## EXERCISE DIRECTIONS
From the listing below, select every line where the word "agosto" appears.
[Opening DATA SECTION section]
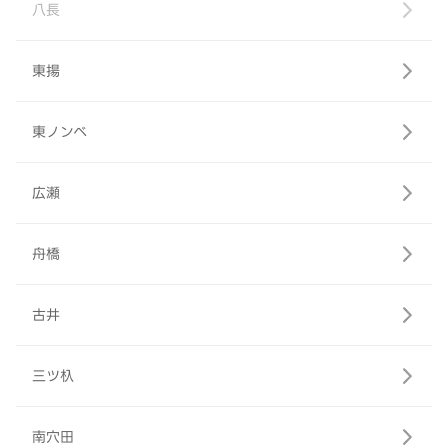
八長
東揚
東ノンベ
広瀬
舟橋
古井
三ツ杁
南穴田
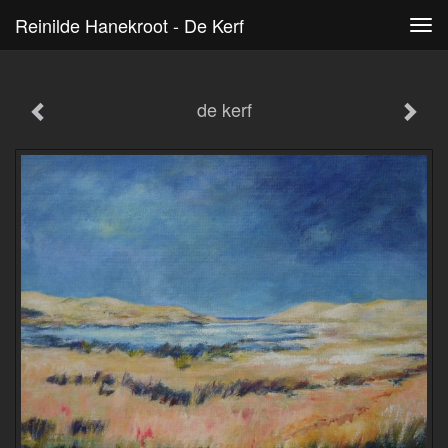
Reinilde Hanekroot - De Kerf
Tog
navi
de kerf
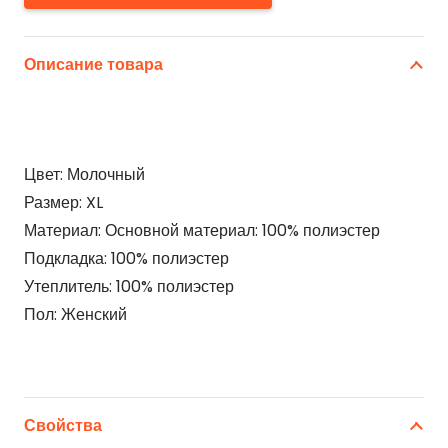
Описание товара
Цвет: Молочный
Размер: XL
Материал: Основной материал: 100% полиэстер
Подкладка: 100% полиэстер
Утеплитель: 100% полиэстер
Пол: Женский
Свойства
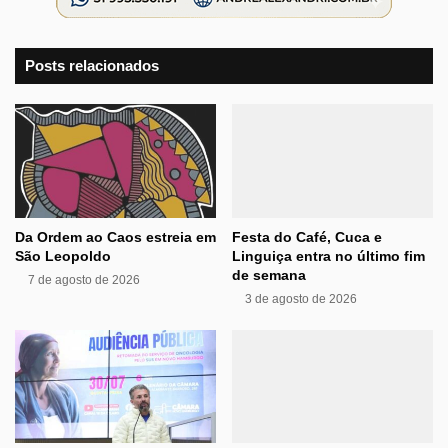
Posts relacionados
Da Ordem ao Caos estreia em
Festa do Café, Cuca e
São Leopoldo
Linguiça entra no último fim
de semana
7 de agosto de 2026
3 de agosto de 2026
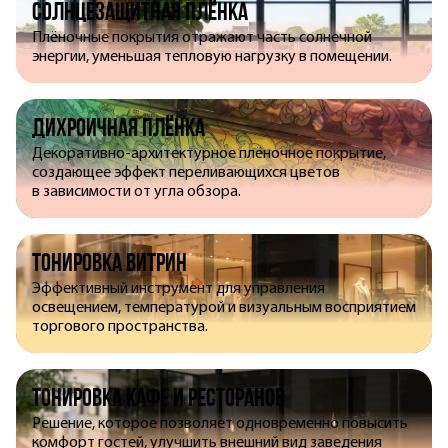
Солнцезащитная плёнка
Плёночные покрытия отражают часть солнечной
энергии, уменьшая тепловую нагрузку в помещении.
Дихроичная плёнка
Декоративно-архитектурное плёночное покрытие,
создающее эффект переливающихся цветов
в зависимости от угла обзора.
Тонировка витрин
Эффективный инструмент для управления
освещением, температурой и визуальным восприятием
торгового пространства.
Тонировка кафе и ресторанов
Решение, которое позволяет одновременно повысить
комфорт гостей, улучшить внешний вид заведения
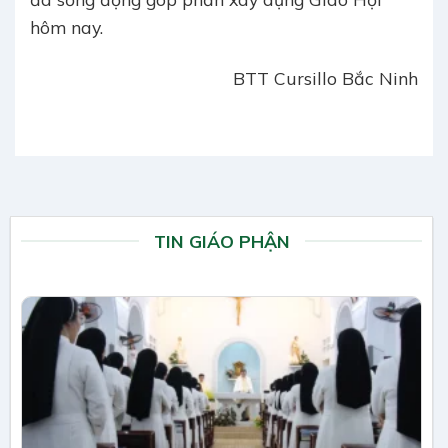
hôm nay.
BTT Cursillo Bắc Ninh
TIN GIÁO PHẬN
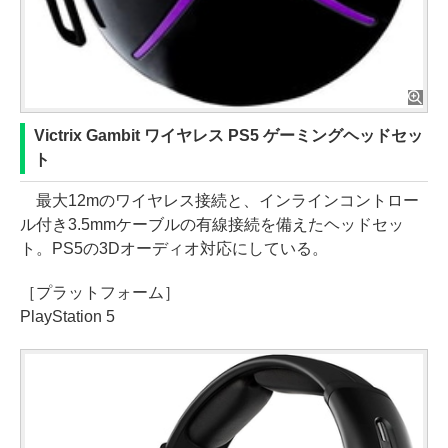
Victrix Gambit ワイヤレス PS5 ゲーミングヘッドセッ
ト
最大12mのワイヤレス接続と、インラインコントロー
ル付き3.5mmケーブルの有線接続を備えたヘッドセッ
ト。PS5の3Dオーディオ対応にしている。
［プラットフォーム］
PlayStation 5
[Closing DATA SECTION section]
## RESPONSE
7 de agosto de 2026
3 de agosto de 2026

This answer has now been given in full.